By Chris Kelly, CEO, Upwave
Never let a crisis go to waste. Companies that make the right decisions can thrive in a recession.
The second half of 2022 was supposed to be a global coming-out party as vaccine effectiveness held strong against new COVID strains. Consumers want to travel, dine out, and participate in other activities they couldn’t do during the pandemic.
But life has other plans. A surging inflationary market, a depressed stock market and uncertainty around crypto and other new financial instruments are driving concerns about a potential recession. The consumer price index rose to 8.6% in May, and factors such as the war in Ukraine and supply chain issues won’t help matters.
Unfortunately, having had a recent lasting recession (2008-2009), we understand how they impact consumer habits, what brands can do in response, and how their decisions impact their overall brand reputation.
TV networks have begun to report advertising slowdowns, as companies worry about consumer spending. But, as we discuss below, the overall ad market is relatively healthy and many brands will choose to take the economic uncertainty as an opportunity to strengthen their positions, especially if their competitors pull back.
What We Learned From the Last Recession
Consumers don’t necessarily cut spending during a recession; they just change what they buy– either to stretch the value of their dollar, or spend on what is most important to them. A study of the 2008-2009 recession found consumers increased food purchases but avoided mid-tier brands and looked for more bargains. In 2022, flight and luxury goods purchases are up; retail and new car sales have decreased.
We know recessions not only affect consumers differently but also industries. A McKinsey study found only a fraction of beer drinkers who switched to lower-priced options during the last recession considered sticking with those brands post-recession. The figure was much higher (more than double) for cold medicine. So brands need to have a deep understanding of how the recession is affecting their specific category.
During the 2008 recession, many brands responded to uncertainty by cutting brand-building spend and shifted investment to direct response and coupons. But that approach is a huge mistake, as this HBR study points out. Consumers have long memories. Even if sales of discounted brands temporarily increase, consumers are likely to ascribe a lower quality moving forward and purchase brands that did not discount when the economy recovers and their purchasing power increases.
A Shift in Strategy Is Emerging This Time Around
Many brands are thankfully changing their playbooks for the 2022 economic downturn, realizing their goal should be to persuade new customers, versus giving a discount for something they are already purchasing.
Our conversations with many of our advertiser partners and their agencies find they are not currently and actively planning to cut ad spend, which recent insights and intelligence reports affirm. GroupM expects global advertising to grow by 8.4% this year. Zenith concurs, citing 8% with an expected increase of 12% in North America.
After all, recessions are temporary, but the decisions brands make during them last much longer.
But with an averse market, executives will be counting every penny and focused on holding marketers accountable for advertising effectiveness and efficiency. So what should advertisers do? Increase spending, but smartly – by following these three recommendations.
1. Lean into Trust With Creative
Trust in institutions tends to decline during a recession, so brand building will be very important. This influences everything brands must do during these trying times, beyond mere advertising, social media, and marketing, to affect how they connect and communicate with the public/consumers. Building and maintaining strong brands is the best way to minimize business risk, especially during the recession, as this HBR piece asserts. Retaining trust in existing customers prevents them from choosing other brands, while building trust in prospective customers opens up new opportunities. The best way to drive trust is through a strong brand presence and strong creative messaging.
2. Drive Media Efficiency Through Segmentation
While inflationary markets impact everyone in one direct way (increased prices), the impact affects different income brackets differently. That’s why segmentation is key, which enables hyper-targeting audiences and the use of multiple creatives. Companies can ramp down and up media spend for segments that are changing their spending habits and target creative to the specific pain points felt by those groups. For example, Millennials are less price sensitive; only 35% would buy a less expensive brand to save money.

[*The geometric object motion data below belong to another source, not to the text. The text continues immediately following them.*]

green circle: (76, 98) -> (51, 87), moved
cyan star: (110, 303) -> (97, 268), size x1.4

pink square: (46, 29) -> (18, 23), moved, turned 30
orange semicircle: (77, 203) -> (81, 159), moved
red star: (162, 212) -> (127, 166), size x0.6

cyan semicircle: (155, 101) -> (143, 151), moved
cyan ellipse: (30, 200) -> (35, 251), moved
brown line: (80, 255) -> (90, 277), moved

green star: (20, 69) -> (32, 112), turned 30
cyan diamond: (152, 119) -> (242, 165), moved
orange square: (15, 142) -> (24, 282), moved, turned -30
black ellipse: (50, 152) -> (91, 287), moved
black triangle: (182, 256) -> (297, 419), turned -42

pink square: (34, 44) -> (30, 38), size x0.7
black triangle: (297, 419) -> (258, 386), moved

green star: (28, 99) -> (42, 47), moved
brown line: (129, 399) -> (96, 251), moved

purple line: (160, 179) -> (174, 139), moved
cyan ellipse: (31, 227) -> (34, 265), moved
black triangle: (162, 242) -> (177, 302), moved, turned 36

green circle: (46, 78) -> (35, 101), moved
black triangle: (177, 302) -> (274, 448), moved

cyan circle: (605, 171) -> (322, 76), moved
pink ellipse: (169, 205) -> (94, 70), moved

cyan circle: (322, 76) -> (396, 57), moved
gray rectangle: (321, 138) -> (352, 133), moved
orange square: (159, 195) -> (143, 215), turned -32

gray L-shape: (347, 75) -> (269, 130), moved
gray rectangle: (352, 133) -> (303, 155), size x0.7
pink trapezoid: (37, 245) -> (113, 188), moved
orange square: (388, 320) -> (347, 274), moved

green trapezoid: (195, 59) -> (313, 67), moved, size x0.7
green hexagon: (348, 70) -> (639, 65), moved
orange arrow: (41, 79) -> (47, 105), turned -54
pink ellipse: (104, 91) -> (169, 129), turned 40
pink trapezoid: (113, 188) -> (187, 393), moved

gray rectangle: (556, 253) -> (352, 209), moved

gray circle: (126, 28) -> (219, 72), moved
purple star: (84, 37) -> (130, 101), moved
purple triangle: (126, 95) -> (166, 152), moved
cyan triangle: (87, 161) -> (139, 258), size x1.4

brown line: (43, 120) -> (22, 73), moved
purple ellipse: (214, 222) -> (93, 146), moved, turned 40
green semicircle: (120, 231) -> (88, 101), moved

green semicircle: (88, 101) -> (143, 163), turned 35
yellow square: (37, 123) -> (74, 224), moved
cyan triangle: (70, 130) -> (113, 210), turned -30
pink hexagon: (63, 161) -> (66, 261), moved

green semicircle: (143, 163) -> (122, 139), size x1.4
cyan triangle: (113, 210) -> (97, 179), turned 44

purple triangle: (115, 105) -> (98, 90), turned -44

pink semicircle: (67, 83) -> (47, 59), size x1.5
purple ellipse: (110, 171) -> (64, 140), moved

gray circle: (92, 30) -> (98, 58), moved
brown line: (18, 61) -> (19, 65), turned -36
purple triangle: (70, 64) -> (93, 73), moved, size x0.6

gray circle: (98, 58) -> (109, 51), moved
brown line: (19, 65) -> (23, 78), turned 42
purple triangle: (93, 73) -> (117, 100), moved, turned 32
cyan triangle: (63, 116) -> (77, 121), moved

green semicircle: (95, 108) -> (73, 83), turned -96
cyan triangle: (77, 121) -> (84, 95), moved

3. Do Not Cut Measurement Budgets
Measurement should be among the last of places to cut spending during the pandemic. It is a fraction of the overall advertising campaign, but its impact is oversized. Companies will expect their marketers to be as efficient as possible with their spend, which they can demonstrate by investing in real-time measurement. Measurement, especially during adverse conditions, is not about producing an immediate report card, but needs to be an always-on proposition that helps you identify well-performing revenue-driving opportunities and under-performing tactics where you can eliminate waste. Companies must also closely monitor their spend and reassess segmentation as conditions change.
An economic recession is a challenging time for consumers and brands alike, but the lesson from the last one is that people will still need to purchase goods and be swayed by media. Brands should take a long-term, brand-building approach that focuses on the value of their product versus creating knee-jerk price reductions. And by investing in media segmentation and measurement, brands can find an opportunity for growth even during an economic downturn.